Nous avions élaboré un projet avec une professeure de français et une professeur documentaliste du collège de secteur. Nous sommes partis d’une visite à Pougné-Hérisson. Lors de cette visite, nous avons entendu parler pour la première fois de personnages : « Les Potosses ».
En classe, nous avons cherché comment ils pouvaient s’exprimer et avons inventé le langage « Potosse ». Il s’agissait alors de jouer avec la grammaire en reprenant le schéma saussurien (paradigme et syntaxe).

Nous pouvons donc créer des exercices d’application qui soient plus imaginatifs.
Par exemple, à supposer que les Potosses n’utilisent pas les déterminants, est-ce que ces phrases pourraient être énoncées par un potosse adulte ?
Chien mange os qui a été déterré hier.
Souris a été mangée par chat appartenant à mon voisin.
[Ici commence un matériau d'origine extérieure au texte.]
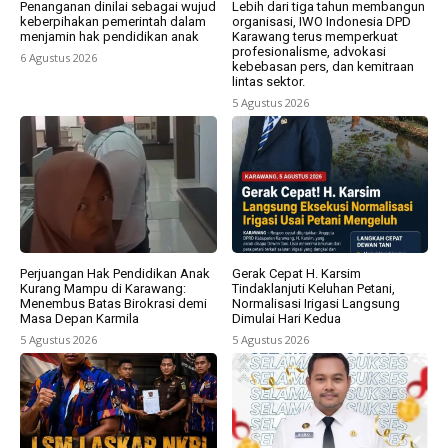
Penanganan dinilai sebagai wujud
Lebih dari tiga tahun membangun
keberpihakan pemerintah dalam
organisasi, IWO Indonesia DPD
menjamin hak pendidikan anak
Karawang terus memperkuat
profesionalisme, advokasi
6 Agustus 2026
kebebasan pers, dan kemitraan
lintas sektor.
5 Agustus 2026
Perjuangan Hak Pendidikan Anak
Gerak Cepat H. Karsim
Kurang Mampu di Karawang:
Tindaklanjuti Keluhan Petani,
Menembus Batas Birokrasi demi
Normalisasi Irigasi Langsung
Masa Depan Karmila
Dimulai Hari Kedua
5 Agustus 2026
5 Agustus 2026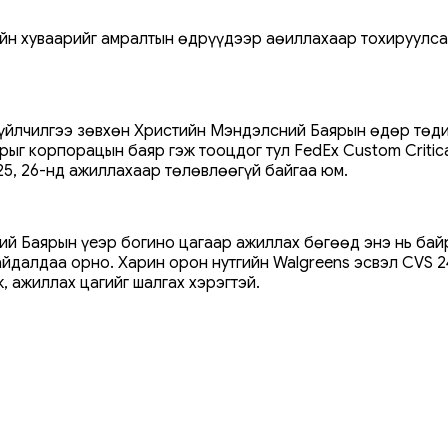
ийн хуваарийг амралтын өдрүүдээр аөиллахаар тохируулса
.
йлчилгээ зөвхөн Христийн Мэндэлсний Баярын өдөр төдий
ыг корпорацын баяр гэж тооцдог тул FedEx Custom Critica
25, 26-нд ажиллахаар төлөвлөөгүй байгаа юм.
й Баярын үеэр богино цагаар ажиллах бөгөөд энэ нь бай
йдалдаа орно. Харин орон нутгийн Walgreens эсвэл CVS 24
 ажиллах цагийг шалгах хэрэгтэй.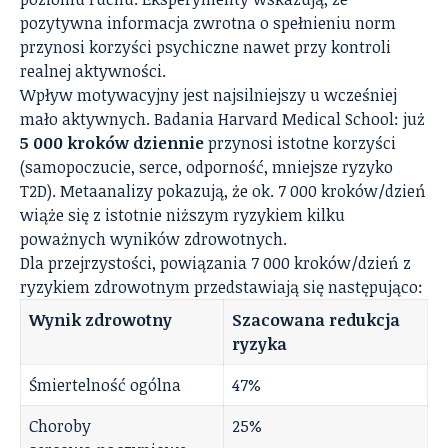
pozytywna informacja zwrotna o spełnieniu norm
przynosi korzyści psychiczne nawet przy kontroli
realnej aktywności.
Wpływ motywacyjny jest najsilniejszy u wcześniej
mało aktywnych. Badania Harvard Medical School: już
5 000 kroków dziennie
przynosi istotne korzyści
(samopoczucie, serce, odporność, mniejsze ryzyko
T2D). Metaanalizy pokazują, że ok. 7 000 kroków/dzień
wiąże się z istotnie niższym ryzykiem kilku
poważnych wyników zdrowotnych.
Dla przejrzystości, powiązania 7 000 kroków/dzień z
ryzykiem zdrowotnym przedstawiają się następująco:
Wynik zdrowotny
Szacowana redukcja
ryzyka
Śmiertelność ogólna
47%
Choroby
25%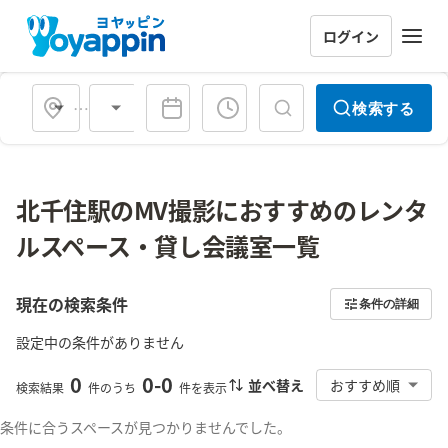
ログイン
会場タイプ
検索する
北千住駅のMV撮影におすすめのレンタ
ルスペース・貸し会議室一覧
現在の検索条件
条件の詳細
設定中の条件がありません
0
0
-
0
並べ替え
おすすめ順
検索結果
件のうち
件を表示
条件に合うスペースが見つかりませんでした。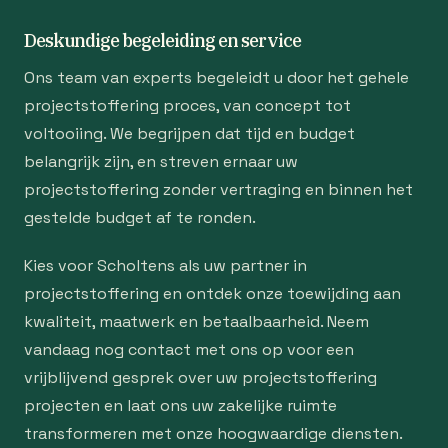
Deskundige begeleiding en service
Ons team van experts begeleidt u door het gehele
projectstoffering proces, van concept tot
voltooiing. We begrijpen dat tijd en budget
belangrijk zijn, en streven ernaar uw
projectstoffering zonder vertraging en binnen het
gestelde budget af te ronden.
Kies voor Scholtens als uw partner in
projectstoffering en ontdek onze toewijding aan
kwaliteit, maatwerk en betaalbaarheid. Neem
vandaag nog contact met ons op voor een
vrijblijvend gesprek over uw projectstoffering
projecten en laat ons uw zakelijke ruimte
transformeren met onze hoogwaardige diensten.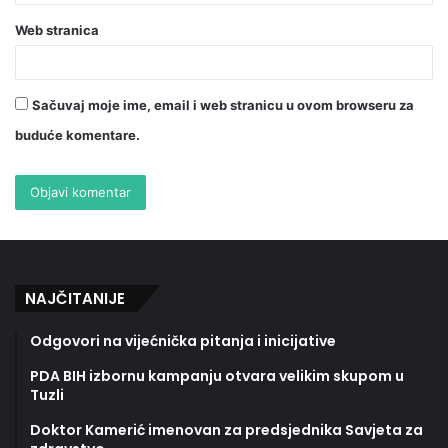
Web stranica
Sačuvaj moje ime, email i web stranicu u ovom browseru za
buduće komentare.
NAJČITANIJE
Odgovori na vijećnička pitanja i inicijative
PDA BIH izbornu kampanju otvara velikim skupom u
Tuzli
Doktor Kamerić imenovan za predsjednika Savjeta za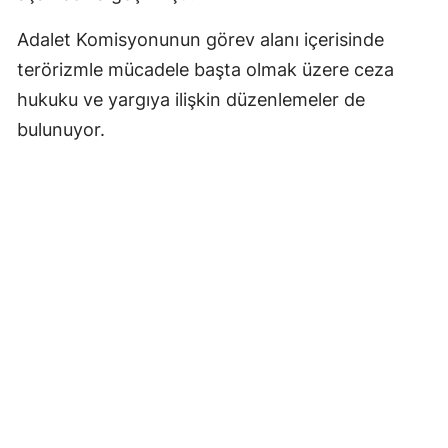
Adalet Komisyonunun görev alanı içerisinde
terörizmle mücadele başta olmak üzere ceza
hukuku ve yargıya ilişkin düzenlemeler de
bulunuyor.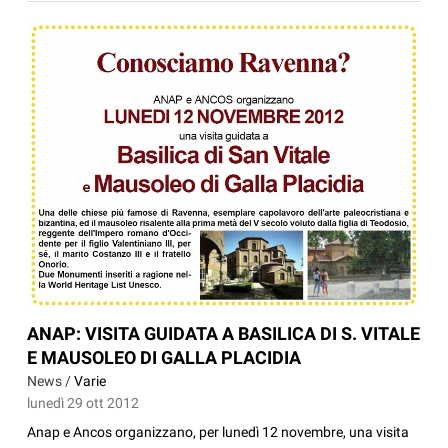
ANAP: VISITA GUIDATA A BASILICA DI S. VITALE
E MAUSOLEO DI GALLA PLACIDIA
News /
Varie
lunedì 29 ott 2012
Anap e Ancos organizzano, per lunedì 12 novembre, una visita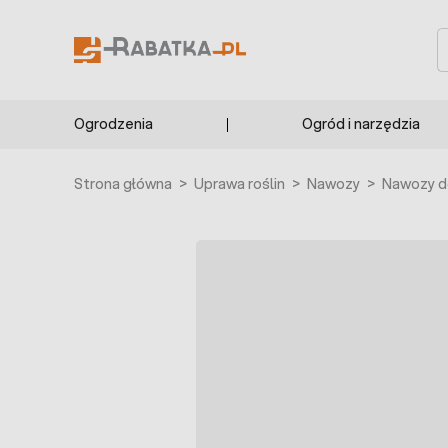
Przejdź do treści
S
Ogrodzenia
Ogród i narzędzia
Strona główna
>
Uprawa roślin
>
Nawozy
>
Nawozy d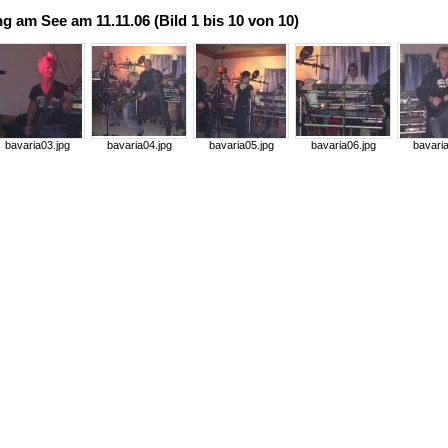
g am See am 11.11.06 (Bild 1 bis 10 von 10)
bavaria03.jpg
bavaria04.jpg
bavaria05.jpg
bavaria06.jpg
bavaria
A partir de là, on voit toutes les variations qui seraient à proposer en utilisant les possibilités liées à l’informatique.
"A partir d’une phrase canonique reconstituée, construis une phrase potosse".
"Le langage pronosse n’utilise aucun pronom". Nous serions alors dans une situation problème s’il fallait écrire un dialogue (discours indirect).

Conclusion

On peut mieux considérer l’exercice d’application s’il est élaboré par les élèves pour d’autres élèves.
La construction des séquences/séances n’est plus assujettie à une droite linéaire mais à des retours continuels entre les différentes phases.
D’autre part, et cela me paraît fondamental, les élèves ne sont pas soumis à une forme d’exercices qui les enferme dans leur résolution. Nous avons tous l’expérience de la non-réussite, notamment dans les exercices dits "problème", par simple changement de forme.
Permettre aux élèves de comprendre comment sont conçus les exercices devrait augmenter leur capacité de résolution.

Ce type d’activité développe aussi les compétences numériques évoquées dans le B2I (notamment la capacité à créer, produire, traiter des données).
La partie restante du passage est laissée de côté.